Which option wins depends on the day, but there's always a big side-order of guilt to go with it, that I can count on :S
For the past day or so I've been choosing option b), trying to get some framework for the grade 8 English class I agreed to teach in place of Social Studies or Science. It's been seven years since I taught anything English related, and the Atwell and Rief I read at the time is pretty darn hazy, so I've been
very thankful to be able to access Juli Kendall's journals on the Middleweb page.
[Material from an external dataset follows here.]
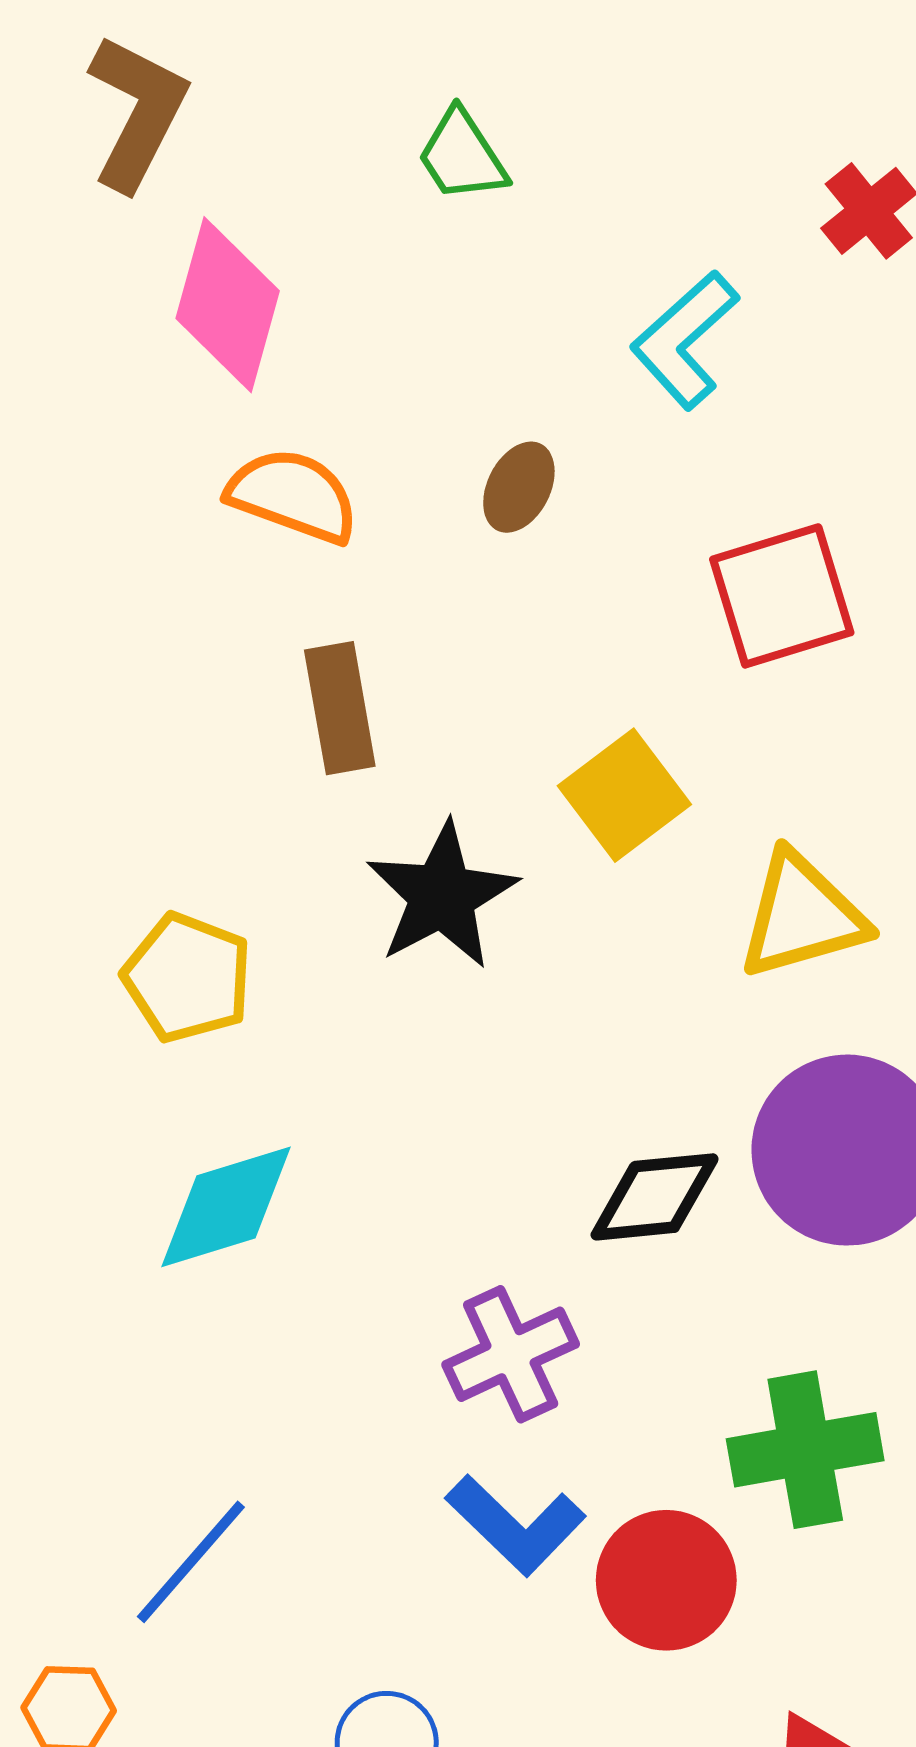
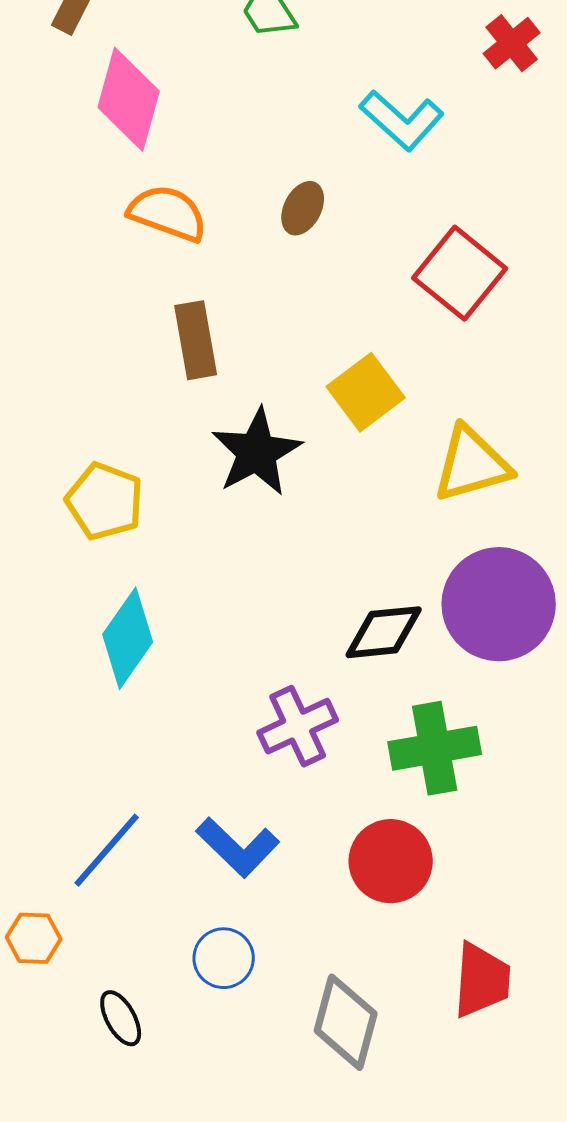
cyan L-shape: (685, 340) -> (402, 120), turned -96
red square: (782, 596) -> (460, 273), turned -34
cyan diamond: (226, 1207) -> (128, 638), turned -38
green cross: (805, 1450) -> (435, 748), moved
blue L-shape: (516, 1525) -> (238, 847), moved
Between that, the reading/writing listserv, my colleagues Marna and Carleen, and my own limited experience with writing and editing, I think it should all be okay.
But all that got me thinking again about how my Math program is structured and reminded me how, back in June, I was thinking that one of my goals for this coming year would be to integrate more problem solving and more writing.
Which means I really need to revamp how I'm assessing and grading so that it's more meaningful, which reminds me that
another goal is to do just that (and I've ordered a book by Robert Marzano that will be my main resource).
Then that leads me to other thoughts, other possible goals... and then I look over and see a pile of articles on collaborative mathematics and on flow and think: Oh right, shouldn't I be working on that thesis right about now?
So yes, I'll have an extra helping of guilt please.